Sur les conclusions aux fins d’injonction et d’astreinte :
6. L’exécution du présent jugement implique qu’il soit enjoint au préfet de la Haute-Garonne de procéder au réexamen de la situation du requérant dans un délai de
deux mois à compter de la notification du présent jugement, en lui délivrant dans l’attente une autorisation provisoire de séjour, sans qu’il y ait lieu, en l’espèce, de prononcer une astreinte.
Sur les frais liés au litige :
7. D’une part, la présente instance n’ayant donné lieu à aucun dépens, les conclusions présentées sur le fondement des dispositions de l’article R. 761-1 du code de justice administrative doivent être rejetées.

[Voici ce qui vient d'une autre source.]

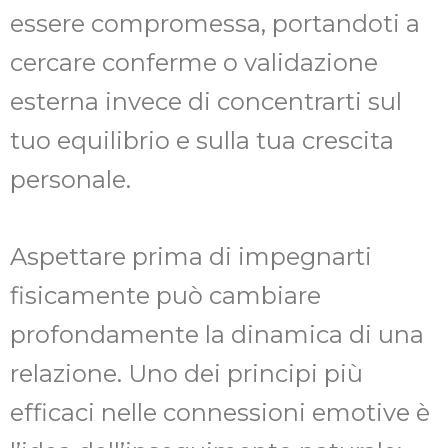
essere compromessa, portandoti a
cercare conferme o validazione
esterna invece di concentrarti sul
tuo equilibrio e sulla tua crescita
personale.
Aspettare prima di impegnarti
fisicamente può cambiare
profondamente la dinamica di una
relazione. Uno dei principi più
efficaci nelle connessioni emotive è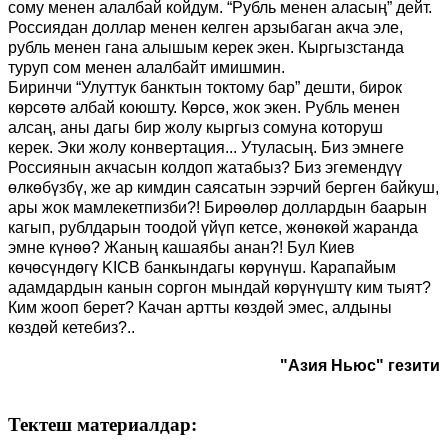
сому менен алалбай койдум. “Р
убль менен аласың
”
дейт.
Р
оссиядан
доллар менен келген арзыбаган акча
эле,
р
убль менен гана алышым керек экен. Кыргызстанда
туруп сом менен алалбайт имиш
мин
.
Биринчи
“
Улуттук
б
анктын токтому бар
”
дешти
, б
ирок
көрсөтө албай коюшту. Көрсө
,
жок экен. Рубль менен
алсаң, аны дагы бир жолу кыргыз сомуна которуш
керек.
Эки
жолу конвертация
..
. Утуласың. Биз эмнеге
Россиянын акчасын колдоп жатабыз? Биз эгемендүү
өлкөбүзбү
,
же ар кимдин саясатын ээрчий берген байкуш,
ары жок мамлекетпизби?! Бирөөлөр доллардын баарын
кагып, рублдарын тоодой үйүп кетсе, жөнөкөй жаранда
эмне күнөө? Жаның каша
я
бы анан?
!
Бул
Киев
көчөсүндөгү KICB
банкындагы көрүнүш. Карапайым
адамдардын канын соргон мындай көрүнүштү ким тыят?
Ким жооп берет? Качан артты көздөй эмес, алдыны
көздөй кетебиз?..
"Азия Ньюс" гезити
Тектеш материалдар: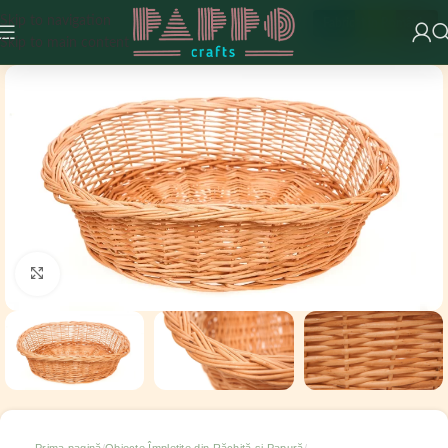
Skip to navigation
Fabricat în România
Skip to main content
Click to enlarge
Prima pagină
Obiecte Împletite din Răchită și Papură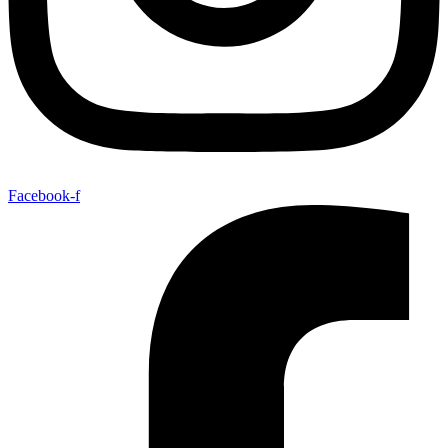
Facebook-f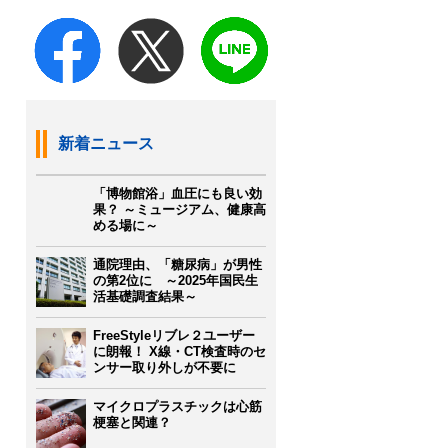
新着ニュース
「博物館浴」血圧にも良い効
果？ ～ミュージアム、健康高
める場に～
通院理由、「糖尿病」が男性
の第2位に ～2025年国民生
活基礎調査結果～
FreeStyleリブレ２ユーザー
に朗報！ X線・CT検査時のセ
ンサー取り外しが不要に
マイクロプラスチックは心筋
梗塞と関連？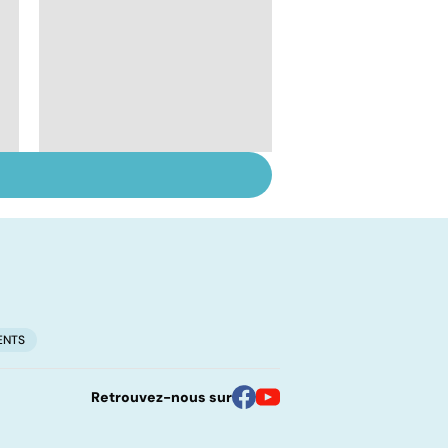
Le lupus, une maladie
complexe
ENTS
Retrouvez-nous sur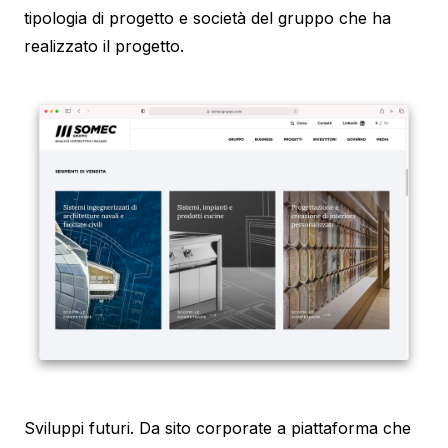
tipologia di progetto e società del gruppo che ha
realizzato il progetto.
Sviluppi futuri. Da sito corporate a piattaforma che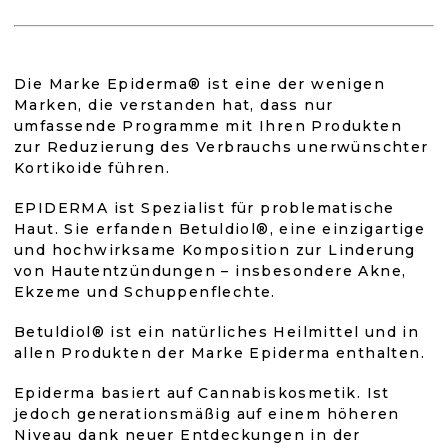
Produktbewer
T
E
ist
U
E
5,0
Die Marke Epiderma® ist eine der wenigen
R
Marken, die verstanden hat, dass nur
E
L
umfassende Programme mit Ihren Produkten
von
E
zur Reduzierung des Verbrauchs unerwünschter
M
Kortikoide führen.
5
E
N
EPIDERMA ist Spezialist für problematische
T
Sternen.
Haut. Sie erfanden Betuldiol®, eine einzigartige
E
und hochwirksame Komposition zur Linderung
D
von Hautentzündungen – insbesondere Akne,
E
Ekzeme und Schuppenflechte.
R
L
Betuldiol® ist ein natürliches Heilmittel und in
I
allen Produkten der Marke Epiderma enthalten.
S
T
E
Epiderma basiert auf Cannabiskosmetik. Ist
jedoch generationsmäßig auf einem höheren
Niveau dank neuer Entdeckungen in der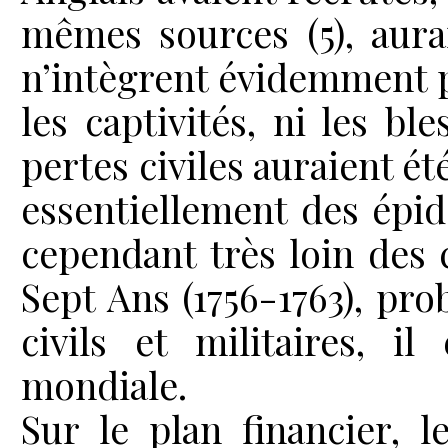
mêmes sources (5), aura
n’intègrent évidemment pa
les captivités, ni les b
pertes civiles auraient é
essentiellement des épid
cependant très loin des c
Sept Ans (1756-1763), pr
civils et militaires, i
mondiale.
Sur le plan financier,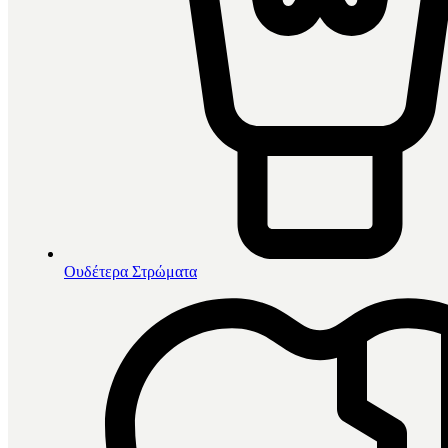
Ουδέτερα Στρώματα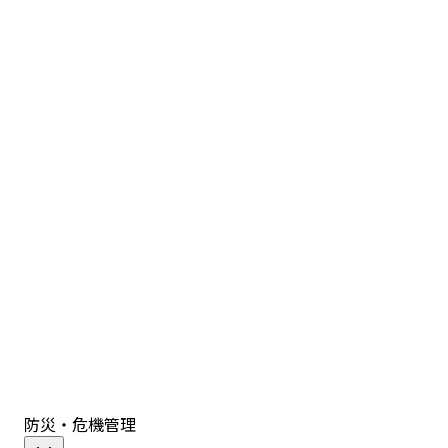
防災・危機管理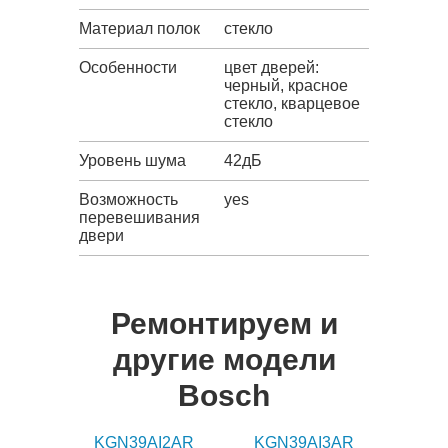
Материал полок
стекло
Особенности
цвет дверей:
черный, красное
стекло, кварцевое
стекло
Уровень шума
42дБ
Возможность
yes
перевешивания
двери
Ремонтируем и
другие модели
Bosch
KGN39AI2AR
KGN39AI3AR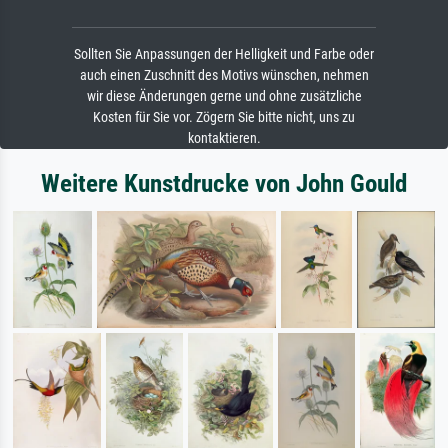
Sollten Sie Anpassungen der Helligkeit und Farbe oder
auch einen Zuschnitt des Motivs wünschen, nehmen
wir diese Änderungen gerne und ohne zusätzliche
Kosten für Sie vor. Zögern Sie bitte nicht, uns zu
kontaktieren.
Weitere Kunstdrucke von John Gould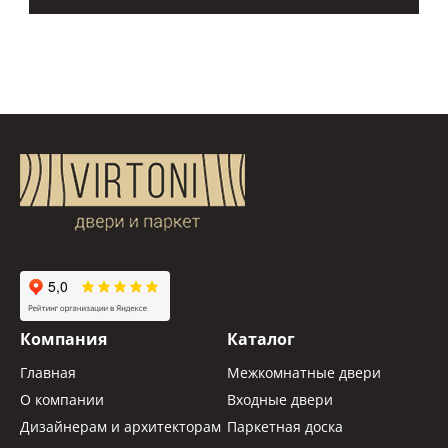
Компания
Каталог
Главная
Межкомнатные двери
О компании
Входные двери
Дизайнерам и архитекторам
Паркетная доска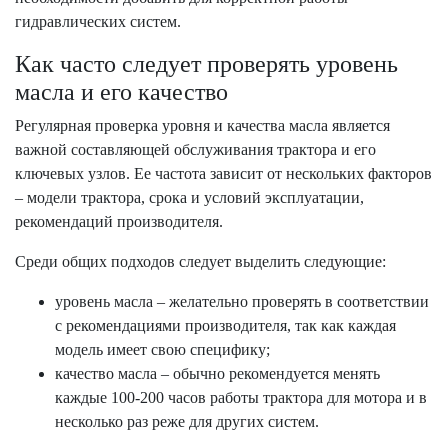
гидравлических систем.
Как часто следует проверять уровень
масла и его качество
Регулярная проверка уровня и качества масла является
важной составляющей обслуживания трактора и его
ключевых узлов. Ее частота зависит от нескольких факторов
– модели трактора, срока и условий эксплуатации,
рекомендаций производителя.
Среди общих подходов следует выделить следующие:
уровень масла – желательно проверять в соответствии
с рекомендациями производителя, так как каждая
модель имеет свою специфику;
качество масла – обычно рекомендуется менять
каждые 100-200 часов работы трактора для мотора и в
несколько раз реже для других систем.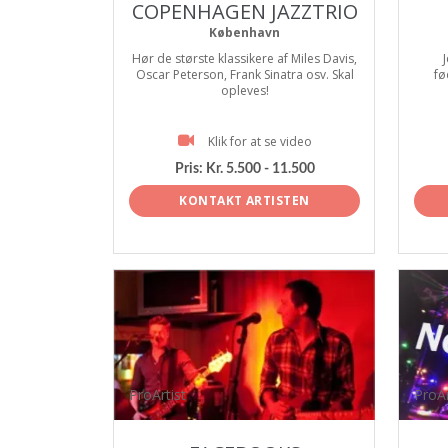
COPENHAGEN JAZZTRIO
København
Hør de største klassikere af Miles Davis,
J
Oscar Peterson, Frank Sinatra osv. Skal
fø
opleves!
Klik for at se video
Pris:
Kr. 5.500 - 11.500
KONTAKT ARTISTEN
ProArtist
ProAr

8. D’autre part, sous réserve de la renonciation de Me Durand à percevoir la somme correspondant à la part contributive de l’Etat, il y a lieu de mettre à la charge de ce dernier une somme de 1 200 euros à verser à Me Durand.
D E C I D E :
Article 1er : Il n’a plus lieu de statuer sur les conclusions présentées par M. B… tendant à son admission au bénéfice de l’aide juridictionnelle à titre provisoire.
Article 2 : L’arrêté du 17 janvier 2025 du préfet de la Haute-Garonne est annulé.
Article 3 : Il est enjoint au préfet de la Haute-Garonne de procéder au réexamen de la situation de M. B… dans un délai de deux mois à compter de la notification du présent jugement.
Article 4 : Sous réserve de la renonciation de Me Durand au bénéfice de la somme correspondant à la part contributive de l’Etat, ce dernier versera à Me Durand une somme de 1 200 euros en application des dispositions de l’article L. 761-1 du code de justice administrative et de l’article 37 de la loi du 10 juillet 1991 relative à l’aide juridique.
Article 5 : Le surplus des conclusions de la requête est rejeté.
Article 6 : Le présent jugement sera notifié à M. C… B…, à Me Durand et au préfet de la Haute-Garonne.
Délibéré après l’audience du 21 avril 2026, à laquelle siégeaient :
Mme Fabienne Billet-Ydier, présidente,
Mme Sylvie Cherrier, vice-présidente,
M. Hervé Clen, vice-président.
Rendu public par mise à disposition au greffe le 12 mai 2026.
Le rapporteur,
Hervé A…
La présidente,
Fabienne Billet-Ydier
La greffière,
Camille Corseaux
La République mande et ordonne au préfet de la Haute-Garonne en ce qui le concerne ou à tous commissaires de justice à ce requis en ce qui concerne les voies de droit commun, contre les parties privées, de pourvoir à l’exécution de la présente décision.